Os bebés têm uma necessidade muito grande de
interação. É esta que permite um saudável desenvolvimento. Como as cores, os
movimentos animados e os sons da televisão captam facilmente a atenção dos
bebés, muitas vezes os pais (ou até educadoras nas creches - cerca de 73% das
crianças vê televisão na creche, segundo a Deco) usam-nas como “babysitters”.
A utilização
excessiva da televisão pode comprometer
a capacidade do bebé em explorar o ambiente, comunicar, aprender a distrair-se
sozinho, acalmar-se de forma autónoma, e aprender a brincar – o que mais
tarde pode comprometer o
desenvolvimento da capacidade simbólica, fundamental para a saúde mental da
criança.
A televisão é uma fonte de hiperestimulação desajustada
para os bebés, não só por alguns conteúdos mas principalmente pelos seus
ritmos bem mais acelerados e estimulantes que o ritmo da vida real. O seu uso pode deixar o bebé agitado pela
quantidade de informação que o seu cérebro terá de processar (pois cada imagem
televisiva é constituída por um conjunto de centenas de pontos luminosos).
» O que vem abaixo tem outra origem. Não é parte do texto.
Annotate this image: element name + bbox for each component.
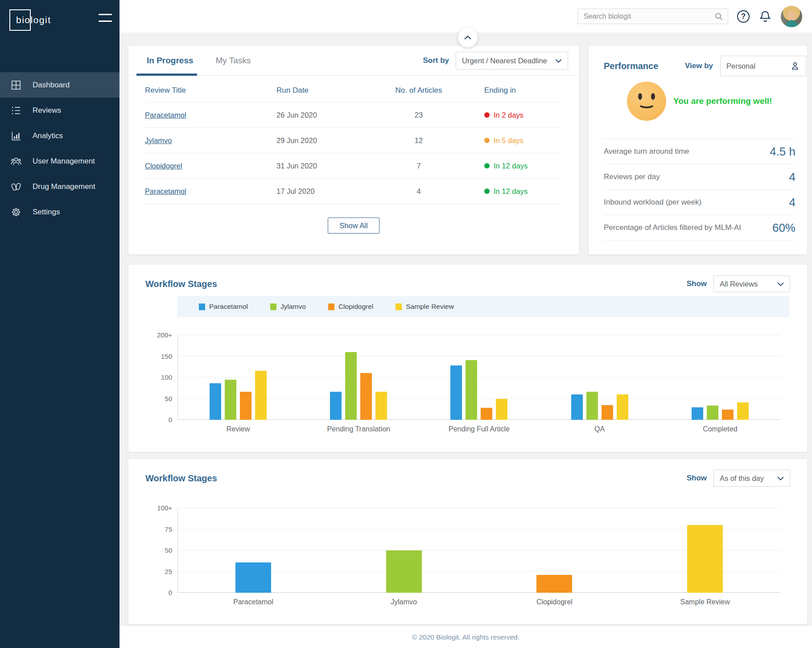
y-axis-tick: 50 bbox=[165, 546, 172, 554]
sidebar-item-drug-management[interactable]: Drug Management bbox=[0, 174, 120, 199]
bar-clopidogrel bbox=[240, 392, 251, 420]
bar-jylamvo bbox=[386, 550, 422, 593]
collapse-panel-button[interactable] bbox=[458, 28, 478, 47]
sort-by-group: Sort by Urgent / Nearest Deadline bbox=[423, 52, 568, 70]
chart-legend: ParacetamolJylamvoClopidogrelSample Revi… bbox=[177, 296, 789, 317]
y-axis-tick: 0 bbox=[169, 416, 172, 423]
bars bbox=[235, 508, 271, 593]
chart-header: Workflow Stages Show As of this day bbox=[128, 459, 807, 487]
search-input[interactable] bbox=[584, 12, 714, 21]
sidebar-item-user-management[interactable]: User Management bbox=[0, 148, 120, 174]
sidebar-item-label: Analytics bbox=[33, 131, 63, 140]
bars bbox=[330, 335, 387, 420]
status-dot-red bbox=[484, 112, 490, 118]
hamburger-menu-icon[interactable] bbox=[99, 14, 112, 22]
show-select-all-reviews[interactable]: All Reviews bbox=[713, 275, 790, 292]
column-header: Run Date bbox=[276, 86, 369, 95]
review-link[interactable]: Paracetamol bbox=[145, 187, 276, 196]
dashboard-content: In ProgressMy Tasks Sort by Urgent / Nea… bbox=[120, 33, 812, 626]
x-axis-label: Sample Review bbox=[680, 598, 730, 606]
tab-in-progress[interactable]: In Progress bbox=[145, 46, 195, 75]
x-axis-label: Pending Full Article bbox=[449, 425, 510, 433]
bar-group-review: Review bbox=[210, 335, 267, 420]
x-axis-label: Pending Translation bbox=[327, 425, 390, 433]
search-icon[interactable] bbox=[714, 12, 723, 21]
metric-row: Average turn around time4.5 h bbox=[604, 139, 796, 164]
user-avatar[interactable] bbox=[781, 6, 802, 27]
bars bbox=[536, 508, 572, 593]
bar-clopidogrel bbox=[536, 575, 572, 593]
drug-management-icon bbox=[10, 181, 22, 193]
bar-group-completed: Completed bbox=[692, 335, 749, 420]
ending-text: In 2 days bbox=[494, 111, 523, 119]
metric-label: Percentage of Articles filtered by MLM-A… bbox=[604, 223, 741, 232]
bars bbox=[386, 508, 422, 593]
metric-row: Inbound workload (per week)4 bbox=[604, 189, 796, 215]
bar-sample-review bbox=[737, 402, 749, 420]
bars bbox=[571, 335, 628, 420]
column-header: Ending in bbox=[468, 86, 562, 95]
table-row: Jylamvo29 Jun 202012In 5 days bbox=[145, 128, 562, 153]
legend-swatch-clopidogrel bbox=[328, 303, 334, 310]
review-link[interactable]: Paracetamol bbox=[145, 111, 276, 119]
show-select-as-of-day[interactable]: As of this day bbox=[713, 470, 790, 487]
chart-header: Workflow Stages Show All Reviews bbox=[128, 265, 807, 292]
chart-title: Workflow Stages bbox=[145, 473, 217, 484]
metric-value: 60% bbox=[772, 221, 796, 235]
bar-jylamvo bbox=[345, 352, 357, 420]
sidebar-item-label: User Management bbox=[33, 157, 95, 166]
sidebar-nav: DashboardReviewsAnalyticsUser Management… bbox=[0, 72, 120, 225]
bar-groups: ReviewPending TranslationPending Full Ar… bbox=[178, 335, 780, 420]
chevron-down-icon bbox=[555, 59, 562, 63]
sidebar-header: biologit bbox=[0, 0, 120, 72]
metric-row: Reviews per day4 bbox=[604, 164, 796, 189]
bars bbox=[450, 335, 507, 420]
metric-label: Inbound workload (per week) bbox=[604, 198, 701, 207]
sort-by-select[interactable]: Urgent / Nearest Deadline bbox=[456, 52, 568, 70]
run-date: 29 Jun 2020 bbox=[276, 136, 369, 145]
table-header-row: Review TitleRun DateNo. of ArticlesEndin… bbox=[145, 79, 562, 103]
person-icon bbox=[790, 61, 800, 71]
legend-item-jylamvo: Jylamvo bbox=[270, 303, 306, 311]
show-all-button[interactable]: Show All bbox=[328, 217, 379, 234]
bars bbox=[692, 335, 749, 420]
user-management-icon bbox=[10, 156, 22, 167]
smiley-face-icon bbox=[627, 82, 666, 121]
review-link[interactable]: Jylamvo bbox=[145, 136, 276, 145]
x-axis-label: QA bbox=[594, 425, 605, 433]
bar-sample-review bbox=[496, 399, 507, 420]
ending-text: In 5 days bbox=[494, 136, 523, 145]
sort-by-value: Urgent / Nearest Deadline bbox=[462, 57, 547, 65]
sidebar-item-analytics[interactable]: Analytics bbox=[0, 123, 120, 148]
y-axis-tick: 50 bbox=[165, 395, 172, 402]
articles-count: 4 bbox=[369, 187, 468, 196]
sidebar-item-label: Drug Management bbox=[33, 182, 95, 191]
bar-group-qa: QA bbox=[571, 335, 628, 420]
x-axis-label: Completed bbox=[703, 425, 737, 433]
view-by-value: Personal bbox=[726, 62, 755, 70]
app-root: biologit DashboardReviewsAnalyticsUser M… bbox=[0, 0, 812, 648]
legend-label: Clopidogrel bbox=[338, 303, 373, 311]
chevron-down-icon bbox=[777, 476, 784, 480]
view-by-select[interactable]: Personal bbox=[720, 56, 806, 76]
sidebar-item-dashboard[interactable]: Dashboard bbox=[0, 72, 120, 98]
performance-card: Performance View by Personal bbox=[589, 46, 807, 254]
tab-my-tasks[interactable]: My Tasks bbox=[214, 46, 253, 75]
articles-count: 23 bbox=[369, 111, 468, 119]
sidebar-item-settings[interactable]: Settings bbox=[0, 199, 120, 225]
sort-by-label: Sort by bbox=[423, 56, 449, 65]
x-axis-label: Jylamvo bbox=[391, 598, 417, 606]
show-label: Show bbox=[687, 279, 707, 288]
bar-paracetamol bbox=[330, 392, 342, 420]
metric-value: 4 bbox=[789, 170, 796, 184]
bar-paracetamol bbox=[571, 394, 583, 420]
bar-clopidogrel bbox=[360, 373, 372, 420]
notifications-bell-icon[interactable] bbox=[758, 9, 772, 24]
analytics-icon bbox=[10, 130, 22, 142]
sidebar-item-reviews[interactable]: Reviews bbox=[0, 98, 120, 123]
show-label: Show bbox=[687, 474, 707, 483]
review-link[interactable]: Clopidogrel bbox=[145, 162, 276, 170]
legend-label: Sample Review bbox=[406, 303, 454, 311]
tabs: In ProgressMy Tasks bbox=[145, 46, 252, 75]
help-icon[interactable]: ? bbox=[737, 10, 750, 23]
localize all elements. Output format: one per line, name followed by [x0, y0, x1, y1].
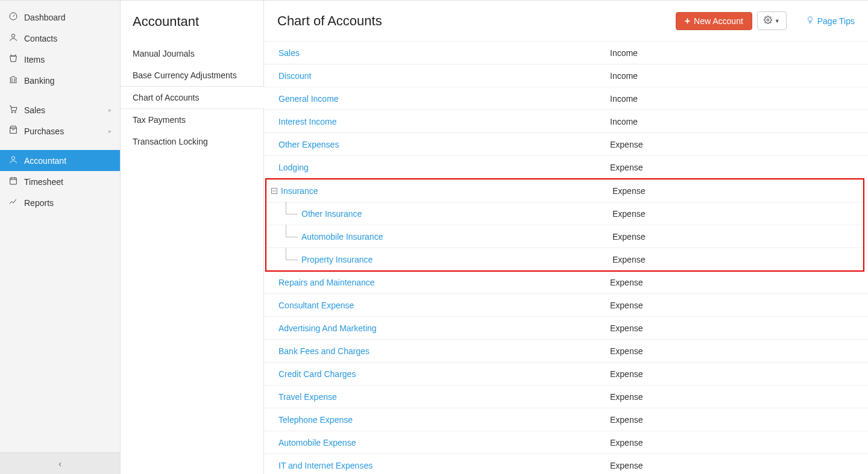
- collapse-nav-button[interactable]: ‹: [0, 452, 120, 474]
- items-icon: [8, 54, 18, 65]
- account-row: Bank Fees and ChargesExpense: [264, 340, 868, 363]
- banking-icon: [8, 75, 18, 86]
- tree-connector: [281, 208, 301, 220]
- dashboard-icon: [8, 11, 18, 23]
- svg-rect-5: [10, 178, 17, 184]
- nav-item-label: Reports: [24, 198, 54, 208]
- account-row: Automobile ExpenseExpense: [264, 431, 868, 454]
- account-link[interactable]: Telephone Expense: [278, 415, 353, 425]
- settings-dropdown-button[interactable]: ▼: [757, 11, 787, 30]
- account-link[interactable]: Bank Fees and Charges: [278, 346, 370, 356]
- page-tips-link[interactable]: Page Tips: [806, 16, 855, 26]
- account-type: Income: [610, 117, 868, 126]
- tree-connector: [281, 254, 301, 266]
- account-type: Expense: [610, 140, 868, 149]
- account-link[interactable]: Other Expenses: [278, 140, 339, 149]
- new-account-label: New Account: [694, 16, 743, 26]
- nav-item-accountant[interactable]: Accountant: [0, 150, 120, 171]
- gear-icon: [764, 16, 772, 26]
- account-link[interactable]: Discount: [278, 71, 311, 81]
- main-header: Chart of Accounts + New Account ▼ Page: [264, 1, 868, 41]
- contacts-icon: [8, 33, 18, 44]
- nav-item-sales[interactable]: Sales▸: [0, 99, 120, 120]
- account-link[interactable]: Travel Expense: [278, 392, 337, 402]
- subnav-item-base-currency-adjustments[interactable]: Base Currency Adjustments: [121, 64, 263, 86]
- account-row: General IncomeIncome: [264, 87, 868, 110]
- nav-item-label: Sales: [24, 105, 45, 115]
- page-title: Chart of Accounts: [277, 13, 382, 29]
- account-link[interactable]: Advertising And Marketing: [278, 323, 377, 333]
- timesheet-icon: [8, 176, 18, 187]
- sales-icon: [8, 104, 18, 116]
- subnav-item-transaction-locking[interactable]: Transaction Locking: [121, 131, 263, 152]
- account-row: Property InsuranceExpense: [266, 248, 863, 270]
- account-link[interactable]: IT and Internet Expenses: [278, 461, 373, 470]
- subnav-item-manual-journals[interactable]: Manual Journals: [121, 43, 263, 64]
- account-row: SalesIncome: [264, 42, 868, 64]
- caret-down-icon: ▼: [775, 18, 780, 24]
- account-row: Credit Card ChargesExpense: [264, 363, 868, 385]
- subnav-title: Accountant: [121, 1, 263, 43]
- account-link[interactable]: Repairs and Maintenance: [278, 278, 375, 287]
- nav-item-label: Accountant: [24, 156, 66, 166]
- collapse-tree-icon[interactable]: [270, 188, 278, 194]
- nav-item-dashboard[interactable]: Dashboard: [0, 7, 120, 28]
- account-row: Advertising And MarketingExpense: [264, 317, 868, 340]
- account-link[interactable]: Automobile Expense: [278, 438, 356, 447]
- nav-item-label: Contacts: [24, 34, 57, 43]
- account-link[interactable]: Credit Card Charges: [278, 369, 356, 379]
- main-content: Chart of Accounts + New Account ▼ Page: [264, 1, 868, 474]
- purchases-icon: [8, 125, 18, 137]
- account-type: Expense: [612, 232, 863, 242]
- account-row: Interest IncomeIncome: [264, 110, 868, 133]
- account-type: Expense: [612, 209, 863, 219]
- page-tips-label: Page Tips: [817, 16, 855, 26]
- account-row: Travel ExpenseExpense: [264, 385, 868, 408]
- chevron-left-icon: ‹: [58, 459, 61, 469]
- account-link[interactable]: General Income: [278, 94, 339, 104]
- account-link[interactable]: Property Insurance: [301, 255, 373, 264]
- plus-icon: +: [685, 16, 690, 26]
- svg-point-1: [11, 34, 14, 37]
- subnav-item-tax-payments[interactable]: Tax Payments: [121, 109, 263, 131]
- svg-point-2: [11, 111, 13, 113]
- svg-point-4: [11, 157, 14, 160]
- account-link[interactable]: Lodging: [278, 163, 309, 172]
- reports-icon: [8, 197, 18, 208]
- account-link[interactable]: Other Insurance: [301, 209, 362, 219]
- nav-item-contacts[interactable]: Contacts: [0, 28, 120, 49]
- account-row: LodgingExpense: [264, 156, 868, 179]
- accounts-table[interactable]: SalesIncomeDiscountIncomeGeneral IncomeI…: [264, 41, 868, 474]
- account-row: Repairs and MaintenanceExpense: [264, 271, 868, 294]
- nav-item-reports[interactable]: Reports: [0, 192, 120, 213]
- account-type: Expense: [610, 323, 868, 333]
- accountant-icon: [8, 155, 18, 166]
- account-type: Expense: [610, 346, 868, 356]
- account-link[interactable]: Insurance: [281, 186, 318, 196]
- chevron-right-icon: ▸: [108, 107, 112, 113]
- account-row: DiscountIncome: [264, 64, 868, 87]
- nav-item-label: Timesheet: [24, 177, 63, 187]
- account-type: Expense: [610, 163, 868, 172]
- account-link[interactable]: Consultant Expense: [278, 301, 354, 310]
- svg-point-6: [767, 19, 769, 21]
- nav-item-purchases[interactable]: Purchases▸: [0, 120, 120, 142]
- nav-item-items[interactable]: Items: [0, 49, 120, 70]
- account-link[interactable]: Interest Income: [278, 117, 337, 126]
- new-account-button[interactable]: + New Account: [676, 12, 752, 30]
- account-type: Income: [610, 48, 868, 58]
- account-row: Automobile InsuranceExpense: [266, 225, 863, 248]
- nav-item-label: Purchases: [24, 126, 64, 136]
- nav-item-banking[interactable]: Banking: [0, 70, 120, 91]
- chevron-right-icon: ▸: [108, 128, 112, 134]
- nav-item-timesheet[interactable]: Timesheet: [0, 171, 120, 192]
- account-type: Expense: [610, 392, 868, 402]
- subnav-item-chart-of-accounts[interactable]: Chart of Accounts: [121, 86, 263, 109]
- lightbulb-icon: [806, 16, 814, 26]
- nav-item-label: Items: [24, 55, 45, 64]
- account-type: Expense: [610, 438, 868, 447]
- account-link[interactable]: Sales: [278, 48, 300, 58]
- account-type: Income: [610, 71, 868, 81]
- account-link[interactable]: Automobile Insurance: [301, 232, 383, 242]
- account-type: Expense: [610, 301, 868, 310]
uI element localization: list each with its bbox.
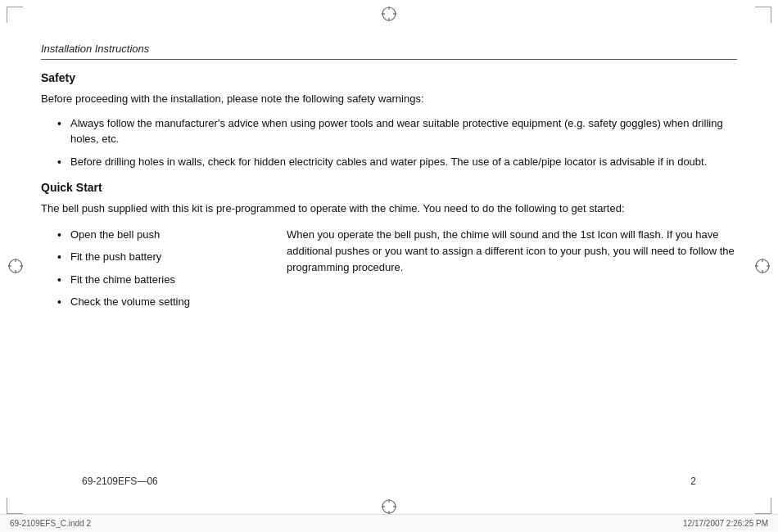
safety-section: Safety Before proceeding with the instal… bbox=[41, 71, 737, 169]
safety-bullet-2: Before drilling holes in walls, check fo… bbox=[57, 154, 737, 170]
footer-area: 69-2109EFS—06 2 bbox=[82, 476, 696, 487]
corner-mark-bottom-left bbox=[7, 498, 23, 514]
left-column: Open the bell push Fit the push battery … bbox=[41, 227, 270, 317]
quick-start-description: The bell push supplied with this kit is … bbox=[41, 201, 737, 217]
crosshair-right-middle bbox=[753, 257, 771, 275]
bottom-strip-file: 69-2109EFS_C.indd 2 bbox=[10, 519, 91, 528]
quickstart-bullet-4: Check the volume setting bbox=[57, 294, 270, 310]
safety-bullet-1: Always follow the manufacturer's advice … bbox=[57, 115, 737, 147]
safety-intro: Before proceeding with the installation,… bbox=[41, 91, 737, 107]
quickstart-bullet-2: Fit the push battery bbox=[57, 249, 270, 265]
safety-title: Safety bbox=[41, 71, 737, 84]
page-container: Installation Instructions Safety Before … bbox=[0, 0, 778, 532]
safety-bullet-list: Always follow the manufacturer's advice … bbox=[57, 115, 737, 170]
crosshair-bottom-center bbox=[380, 498, 398, 516]
side-note-text: When you operate the bell push, the chim… bbox=[287, 228, 735, 273]
footer-code: 69-2109EFS—06 bbox=[82, 476, 158, 487]
header-title: Installation Instructions bbox=[41, 43, 149, 55]
quickstart-bullet-1: Open the bell push bbox=[57, 227, 270, 243]
crosshair-top-center bbox=[380, 5, 398, 23]
bottom-strip-timestamp: 12/17/2007 2:26:25 PM bbox=[683, 519, 768, 528]
crosshair-left-middle bbox=[7, 257, 25, 275]
corner-mark-top-right bbox=[755, 7, 771, 23]
content-area: Installation Instructions Safety Before … bbox=[41, 41, 737, 495]
bottom-strip: 69-2109EFS_C.indd 2 12/17/2007 2:26:25 P… bbox=[0, 514, 778, 532]
page-inner: Installation Instructions Safety Before … bbox=[0, 0, 778, 532]
right-column: When you operate the bell push, the chim… bbox=[287, 227, 737, 317]
corner-mark-bottom-right bbox=[755, 498, 771, 514]
footer-page-number: 2 bbox=[690, 476, 696, 487]
header-section: Installation Instructions bbox=[41, 41, 737, 60]
two-column-layout: Open the bell push Fit the push battery … bbox=[41, 227, 737, 317]
quick-start-title: Quick Start bbox=[41, 181, 737, 194]
quickstart-bullet-3: Fit the chime batteries bbox=[57, 272, 270, 288]
quick-start-section: Quick Start The bell push supplied with … bbox=[41, 181, 737, 317]
quickstart-bullet-list: Open the bell push Fit the push battery … bbox=[57, 227, 270, 310]
corner-mark-top-left bbox=[7, 7, 23, 23]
Um
bebé pequeno não consegue acompanhar a velocidade da sequência de imagens, nem
os cortes constantes de luz e de som, sendo estes ansiogénicos. Os bebés
avaliam a sua segurança através dos ritmos, das rotinas, da tranquilidade,
assim, qualquer presença disrítmica,
como a da televisão, será geradora de ansiedade, aumentando o choro e dificultando
o sono.
Um bebé exposto à televisão em excesso poderá apresentar dificuldades em:
- Sentir-se seguro a brincar sozinho, requerendo atenção constante, e
exigindo ser entretido continuamente - pois não aprendeu entreter-se sozinho;
- Desenvolver conquistas físicas próprias da sua idade
sem se frustrar em pouco tempo, apresentando
dificuldades em persistir numa tarefa até conseguir ter resultados;
- Satisfazer-se com apenas um brinquedo, tendo
tendência para estar constantemente a mudar de brinquedo, explorando-os apenas
de forma superficial.
A televisão é uma excelente fonte de entretenimento,
no entanto é fundamental que as crianças possam, desde bebés, desenvolver a
aptidão de entreterem-se por elas mesmas. Esta é uma variável que influencia diretamente o sono. Um bebé
que não sabe estar períodos progressivamente maiores entretido por si,
sentindo-se seguro, terá muito mais dificuldade em adormecer de forma autónoma.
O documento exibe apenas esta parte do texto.